As we have already explained, we are affirming on the basis that the
circuit court had the authority to vacate the arbitration award on public
policy grounds; therefore, we need not discuss whether the CBA further supports
the court’s order. See Gross v. Hoffman, 227
CONCLUSION
¶21 Based on its view that the arbitration award violated the strong
public policy against immoral conduct in schools, the court was obligated under
Wis. Stat. § 788.10(1)(d) to
vacate the award. When an arbitration
award violates a strong public policy, the arbitrator has exceeded his or her
powers. See
Sec. 788.10(1)(d). Therefore, the circuit
court properly vacated the arbitration award and we affirm.
By the Court.—Order affirmed.
Not recommended for publication in the official reports.
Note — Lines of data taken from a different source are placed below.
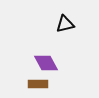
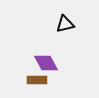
brown rectangle: moved 1 px left, 4 px up
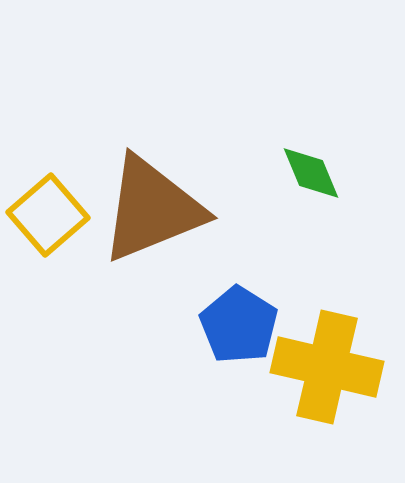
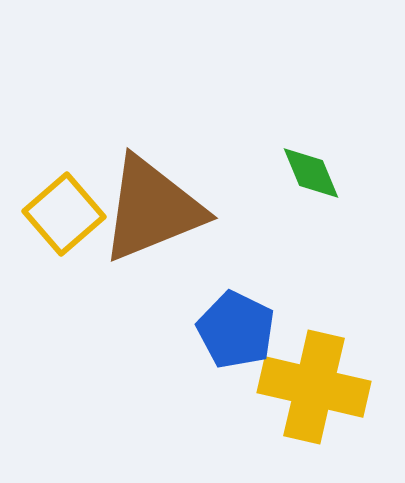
yellow square: moved 16 px right, 1 px up
blue pentagon: moved 3 px left, 5 px down; rotated 6 degrees counterclockwise
yellow cross: moved 13 px left, 20 px down
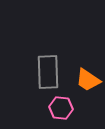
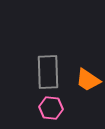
pink hexagon: moved 10 px left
[1] All references to the Wisconsin Statutes are to the 2005-06 version.
[2] The
historical facts of this case have been the subject of prior litigation in the
supreme court and need not be repeated here.
See Zellner v. Cedarburg Sch. Dist.,
2007 WI 53, 300
[3] For the proposition that an award may be vacated for violations of strong public policy, the court in Scherrer Constr. Co. v. Burlington Mem’l Hosp., 64 Wis. 2d 720, 729, 221 N.W.2d 855 (1974), cited Domke on Commercial Arbitration, ch. 34, pp. 312-31 (1968).